- What the task asks
Every line holding the word "that" should be copied from the material.

- Task input
▬▬▬▬▬▬▬▬▬▬

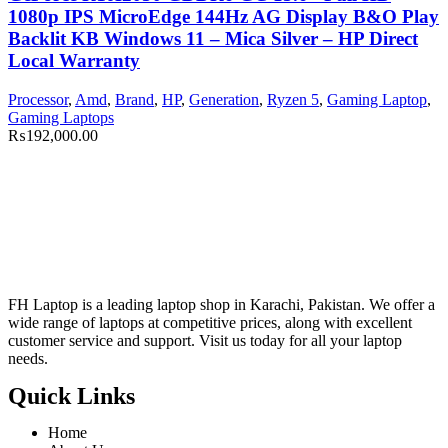
1080p IPS MicroEdge 144Hz AG Display B&O Play
Backlit KB Windows 11 – Mica Silver – HP Direct
Local Warranty
Processor
,
Amd
,
Brand
,
HP
,
Generation
,
Ryzen 5
,
Gaming Laptop
,
Gaming Laptops
₨
192,000.00
FH Laptop is a leading laptop shop in Karachi, Pakistan. We offer a
wide range of laptops at competitive prices, along with excellent
customer service and support. Visit us today for all your laptop
needs.
Quick Links
Home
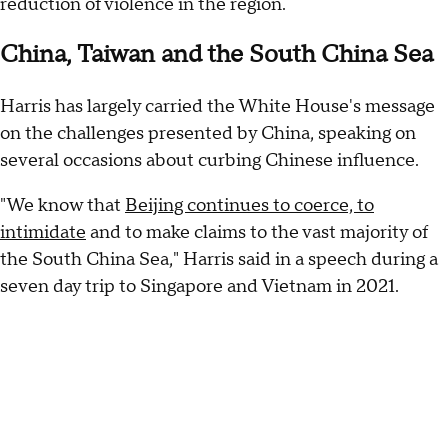
reduction of violence in the region.
China, Taiwan and the South China Sea
Harris has largely carried the White House's message
on the challenges presented by China, speaking on
several occasions about curbing Chinese influence.
"We know that
Beijing continues to coerce, to
intimidate
and to make claims to the vast majority of
the South China Sea," Harris said in a speech during a
seven day trip to Singapore and Vietnam in 2021.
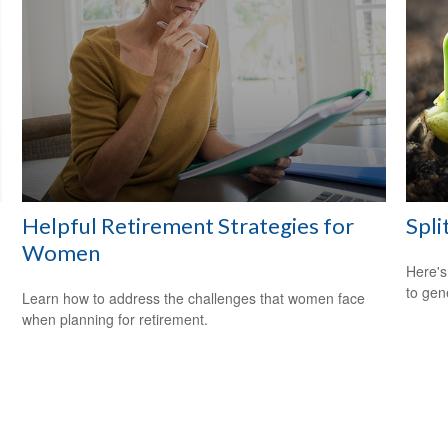
Helpful Retirement Strategies for
Spli
Women
Here's
to gen
Learn how to address the challenges that women face
when planning for retirement.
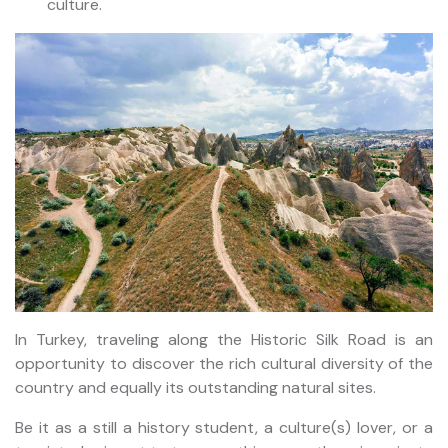
culture.
In Turkey, traveling along the Historic Silk Road is an
opportunity to discover the rich cultural diversity of the
country and equally its outstanding natural sites.
Be it as a still a history student, a culture(s) lover, or a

▬▬▬▬▬▬▬▬▬▬

- Task output
"We know that
Learn how to address the challenges that women face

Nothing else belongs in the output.